Al apostar una y otra vez al apoyo a la Policía, han socavado la posibilidad de cualquier alternativa progresista real. No existe otra visión progresista del tema que la abocada a desfinanciar la Policía.
—Si logramos desfinanciar la Policía y recuperamos el dinero para invertir en otra cosa, ¿cuál sería un ejemplo concreto de algo que podríamos crear para fortalecer la seguridad pública en serio?

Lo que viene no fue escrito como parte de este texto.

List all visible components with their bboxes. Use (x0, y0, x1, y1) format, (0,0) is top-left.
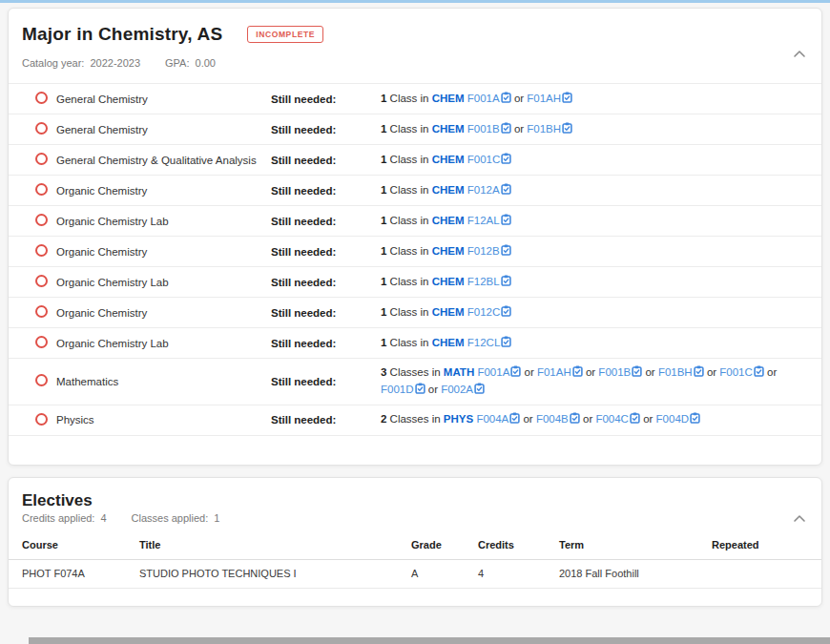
subject-link[interactable]: CHEM (432, 276, 465, 287)
course-link[interactable]: F01BH (658, 366, 693, 378)
clipboard-check-icon[interactable] (572, 365, 583, 377)
elective-cell-grade: A (411, 568, 478, 579)
course-link[interactable]: F004B (536, 413, 569, 425)
chevron-up-icon (793, 514, 806, 523)
clipboard-check-icon[interactable] (501, 153, 511, 164)
course-link-group[interactable]: F01BH (527, 123, 572, 135)
course-link[interactable]: F004A (476, 413, 508, 425)
column-header: Grade (411, 539, 478, 551)
course-link-group[interactable]: F012B (467, 245, 511, 257)
course-link[interactable]: F12BL (467, 276, 500, 287)
course-link[interactable]: F004D (656, 413, 690, 425)
course-link-group[interactable]: F001A (477, 366, 521, 378)
course-link-group[interactable]: F001C (719, 366, 764, 378)
clipboard-check-icon[interactable] (501, 244, 511, 256)
subject-link[interactable]: CHEM (432, 93, 465, 104)
course-link[interactable]: F002A (441, 384, 473, 395)
clipboard-check-icon[interactable] (630, 412, 640, 424)
requirement-row: Organic Chemistry Lab Still needed: 1 Cl… (9, 266, 821, 297)
requirement-row: General Chemistry Still needed: 1 Class … (9, 83, 821, 114)
course-link-group[interactable]: F004A (476, 413, 520, 425)
clipboard-check-icon[interactable] (562, 92, 572, 103)
course-link[interactable]: F01AH (537, 366, 571, 378)
course-link[interactable]: F001A (467, 93, 500, 104)
still-needed-label: Still needed: (271, 338, 381, 349)
subject-link[interactable]: CHEM (432, 245, 465, 257)
course-link-group[interactable]: F001A (467, 93, 511, 104)
subject-link[interactable]: CHEM (432, 184, 465, 196)
requirement-row: Organic Chemistry Lab Still needed: 1 Cl… (9, 205, 821, 236)
course-link[interactable]: F01AH (527, 93, 561, 104)
course-link-group[interactable]: F12CL (467, 337, 512, 348)
subject-link[interactable]: CHEM (432, 154, 465, 165)
course-link-group[interactable]: F002A (441, 384, 485, 395)
course-link[interactable]: F12CL (467, 337, 501, 348)
course-link[interactable]: F001B (467, 123, 500, 135)
subject-link[interactable]: CHEM (432, 306, 465, 318)
course-link-group[interactable]: F012A (467, 184, 511, 196)
course-link-group[interactable]: F004C (595, 413, 640, 425)
course-link-group[interactable]: F01AH (527, 93, 572, 104)
class-count: 1 (381, 306, 386, 318)
requirement-name: Organic Chemistry (56, 246, 271, 258)
open-circle-icon (35, 122, 48, 135)
course-link-group[interactable]: F004B (536, 413, 580, 425)
clipboard-check-icon[interactable] (501, 122, 511, 134)
course-link-group[interactable]: F12AL (467, 215, 511, 226)
still-needed-label: Still needed: (271, 155, 381, 166)
elective-cell-title: STUDIO PHOTO TECHNIQUES I (139, 568, 411, 579)
clipboard-check-icon[interactable] (501, 305, 511, 317)
course-link-group[interactable]: F001D (381, 384, 425, 395)
clipboard-check-icon[interactable] (501, 183, 511, 195)
open-circle-icon (35, 183, 48, 196)
course-link-group[interactable]: F001B (467, 123, 511, 135)
status-badge: INCOMPLETE (247, 26, 323, 43)
clipboard-check-icon[interactable] (501, 336, 511, 347)
subject-link[interactable]: MATH (444, 366, 474, 378)
course-link[interactable]: F012B (467, 245, 500, 257)
clipboard-check-icon[interactable] (501, 275, 511, 286)
course-link[interactable]: F001B (598, 366, 631, 378)
course-link[interactable]: F001D (381, 384, 414, 395)
clipboard-check-icon[interactable] (510, 365, 521, 377)
clipboard-check-icon[interactable] (415, 383, 425, 394)
course-link-group[interactable]: F001C (467, 154, 512, 165)
class-count: 1 (381, 93, 386, 104)
clipboard-check-icon[interactable] (694, 365, 704, 377)
subject-link[interactable]: PHYS (444, 413, 473, 425)
course-link-group[interactable]: F001B (598, 366, 642, 378)
requirement-row: General Chemistry & Qualitative Analysis… (9, 144, 821, 175)
course-link-group[interactable]: F01AH (537, 366, 583, 378)
course-link[interactable]: F001C (719, 366, 753, 378)
course-link-group[interactable]: F12BL (467, 276, 511, 287)
clipboard-check-icon[interactable] (562, 122, 572, 134)
course-link[interactable]: F12AL (467, 215, 500, 226)
course-link-group[interactable]: F01BH (658, 366, 704, 378)
course-link-group[interactable]: F004D (656, 413, 701, 425)
subject-link[interactable]: CHEM (432, 123, 465, 135)
course-link[interactable]: F012C (467, 306, 501, 318)
course-link[interactable]: F001A (477, 366, 509, 378)
course-link[interactable]: F004C (595, 413, 629, 425)
clipboard-check-icon[interactable] (690, 412, 700, 424)
course-link-group[interactable]: F012C (467, 306, 512, 318)
clipboard-check-icon[interactable] (501, 214, 511, 225)
collapse-electives-button[interactable] (791, 512, 808, 526)
clipboard-check-icon[interactable] (632, 365, 642, 377)
subject-link[interactable]: CHEM (432, 215, 465, 226)
still-needed-label: Still needed: (271, 216, 381, 227)
requirement-name: General Chemistry (56, 124, 271, 135)
course-link[interactable]: F01BH (527, 123, 561, 135)
clipboard-check-icon[interactable] (474, 383, 485, 394)
subject-link[interactable]: CHEM (432, 337, 465, 348)
clipboard-check-icon[interactable] (754, 365, 764, 377)
requirement-detail: 1 Class in CHEM F001A or F01AH (381, 91, 800, 108)
clipboard-check-icon[interactable] (570, 412, 580, 424)
clipboard-check-icon[interactable] (501, 92, 511, 103)
elective-cell-credits: 4 (478, 568, 559, 579)
clipboard-check-icon[interactable] (509, 412, 520, 424)
course-link[interactable]: F012A (467, 184, 500, 196)
collapse-major-button[interactable] (791, 47, 808, 60)
still-needed-label: Still needed: (271, 124, 381, 135)
course-link[interactable]: F001C (467, 154, 501, 165)
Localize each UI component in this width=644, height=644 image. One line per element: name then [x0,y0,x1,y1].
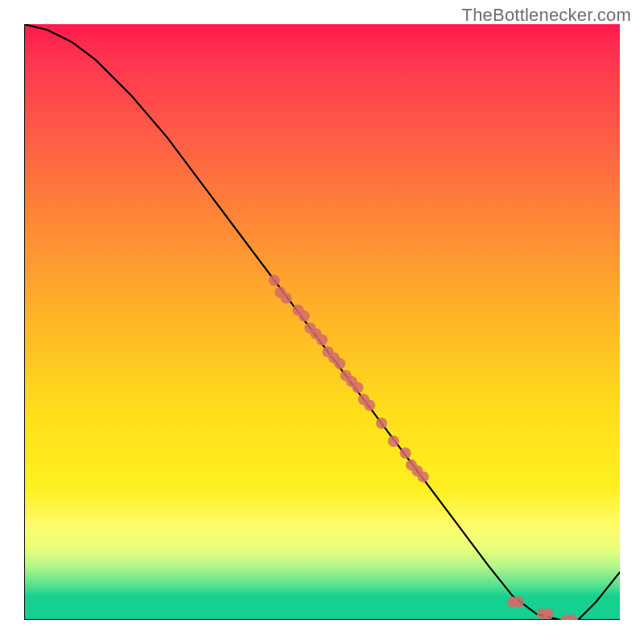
data-point [281,292,292,303]
data-point [299,311,310,322]
data-point [418,471,429,482]
data-points-group [269,275,578,620]
data-point [316,334,328,345]
plot-svg [24,24,620,620]
plot-area [24,24,620,620]
data-point [364,400,375,411]
bottleneck-curve [24,24,620,620]
data-point [543,609,554,620]
data-point [269,275,280,286]
chart-root: TheBottlenecker.com [0,0,644,644]
data-point [513,597,524,608]
data-point [352,382,363,393]
data-point [400,448,411,459]
data-point [388,436,399,447]
data-point [376,418,387,429]
data-point [334,358,345,369]
watermark-text: TheBottlenecker.com [462,5,631,26]
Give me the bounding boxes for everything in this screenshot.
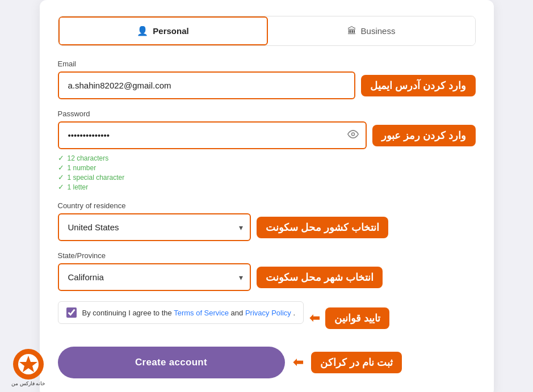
terms-label: By continuing I agree to the Terms of Se… (82, 309, 296, 317)
req-12-chars: ✓ 12 characters (58, 154, 476, 162)
tab-business-label: Business (361, 26, 396, 36)
terms-prefix: By continuing I agree to the (82, 309, 174, 317)
svg-point-1 (352, 133, 355, 136)
account-type-tabs: 👤 Personal 🏛 Business (58, 16, 476, 46)
terms-of-service-link[interactable]: Terms of Service (174, 309, 229, 317)
country-annotation: انتخاب کشور محل سکونت (257, 217, 388, 238)
terms-middle: and (231, 309, 245, 317)
email-annotation: وارد کردن آدرس ایمیل (361, 75, 475, 96)
terms-checkbox[interactable] (66, 307, 77, 318)
email-input-wrapper (58, 71, 356, 99)
req-1-number-label: 1 number (68, 164, 96, 172)
password-annotation: وارد کردن رمز عبور (372, 125, 475, 146)
country-row: United States Canada United Kingdom Germ… (58, 213, 476, 241)
business-icon: 🏛 (347, 26, 356, 36)
req-1-letter-label: 1 letter (68, 183, 89, 191)
person-icon: 👤 (137, 26, 148, 36)
password-row: وارد کردن رمز عبور (58, 121, 476, 149)
req-1-number: ✓ 1 number (58, 163, 476, 172)
create-account-row: Create account ⬅ ثبت نام در کراکن (58, 347, 476, 378)
checkbox-arrow-icon: ⬅ (309, 311, 320, 326)
password-group: Password وارد کردن رمز عبور ✓ 12 charact… (58, 109, 476, 191)
logo-circle (13, 349, 44, 380)
state-label: State/Province (58, 251, 476, 260)
create-account-annotation: ثبت نام در کراکن (311, 352, 402, 373)
state-select[interactable]: California New York Texas Florida (58, 263, 251, 291)
country-label: Country of residence (58, 201, 476, 210)
tab-personal[interactable]: 👤 Personal (58, 16, 268, 45)
state-group: State/Province California New York Texas… (58, 251, 476, 291)
req-1-letter: ✓ 1 letter (58, 183, 476, 191)
email-group: Email وارد کردن آدرس ایمیل (58, 60, 476, 99)
email-row: وارد کردن آدرس ایمیل (58, 71, 476, 99)
req-special-char-label: 1 special character (68, 174, 125, 182)
password-requirements: ✓ 12 characters ✓ 1 number ✓ 1 special c… (58, 154, 476, 191)
state-select-wrapper: California New York Texas Florida ▾ (58, 263, 251, 291)
tab-personal-label: Personal (153, 26, 188, 36)
email-input[interactable] (58, 71, 356, 99)
show-password-button[interactable] (347, 128, 359, 142)
privacy-policy-link[interactable]: Privacy Policy (245, 309, 291, 317)
state-row: California New York Texas Florida ▾ انتخ… (58, 263, 476, 291)
logo-text: خانه فارکس من (11, 381, 45, 386)
checkbox-annotation: تایید قوانین (325, 307, 389, 329)
country-select-wrapper: United States Canada United Kingdom Germ… (58, 213, 251, 241)
req-special-char: ✓ 1 special character (58, 173, 476, 182)
bottom-logo: خانه فارکس من (11, 349, 45, 386)
logo-svg (17, 353, 40, 376)
req-12-chars-label: 12 characters (68, 154, 109, 162)
country-group: Country of residence United States Canad… (58, 201, 476, 241)
password-input-wrapper (58, 121, 367, 149)
registration-form: 👤 Personal 🏛 Business Email وارد کردن آد… (40, 0, 494, 392)
password-label: Password (58, 109, 476, 118)
country-select[interactable]: United States Canada United Kingdom Germ… (58, 213, 251, 241)
create-account-button[interactable]: Create account (58, 347, 285, 378)
password-input[interactable] (58, 121, 367, 149)
tab-business[interactable]: 🏛 Business (268, 16, 475, 45)
terms-suffix: . (293, 309, 295, 317)
email-label: Email (58, 60, 476, 68)
create-btn-arrow-icon: ⬅ (293, 355, 303, 370)
state-annotation: انتخاب شهر محل سکونت (257, 267, 383, 288)
terms-checkbox-row: By continuing I agree to the Terms of Se… (58, 301, 304, 324)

—Es una diversidad de cosas. Se trata de crear una infraestructura de salud mental que incluya servicios de salud mental gestionados entre pares. Pueden ser centros financiados por el Estado, pero que utilizan un modelo integrado a las necesidades específicas de cada comunidad y donde la comunidad es parte del proceso de toma de decisiones. Centros comunitarios contra la violencia abocados a los problemas de violencia doméstica y violencia juvenil, a las disputas entre los miembros de la comunidad. Podrían ser emprendimientos gubernamentales, emprendimientos sin fines de lucro, o podrían ser algún tipo de híbrido. Lo fundamental es que las comunidades tengan el mayor control posible sobre ellos.
—¿Qué opina de las demandas presentes en las recientes protestas estadounidenses?
—Está claro que estas protestas no son sólo sobre la Policía. Son grandes encuentros multirraciales. Creo que las calles están llenas de simpatizantes de Bernie Sanders, de personas que están preocupadas por una salud pública universal, de personas preocupadas por los salarios y por las condiciones de trabajo, y que la reacción contra la Policía ha sido tan sólo el detonante de este movimiento.
Cuando miramos los disturbios y levantamientos estadounidenses de la década de 1960, no hablamos de ellos como una simple cuestión de reforma policial. Sabemos que la acción policial fue a menudo el detonante, pero no fue lo que realmente impulsó esa rabia y ese deseo de cambio. Es lo mismo en la actualidad: se trata del fracaso en términos de liderazgo político de ambos partidos. Es el miedo generacional sobre el futuro, el medioambiente, la desigualdad económica, la depresión y sobre esa sensación de que no hay nadie para articular una verdadera salida hacia adelante: no estos alcaldes de las grandes ciudades, ciertamente no Trump, pero tampoco el liderazgo tradicional del Partido Demócrata.
Las calles son ahora el único lugar donde expresar esta indignación. La pregunta es: ¿esta indignación se mantendrá y se canalizará hacia movimientos más organizados, con demandas específicas, para que podamos comenzar a construir realmente poder político en lugar de simplemente crear un clima de crisis, que es importante pero no es suficiente?
1. Esta entrevista fue publicada originalmente en Jacobin. Brecha reproduce fragmentos con autorización. Traducción de Brecha.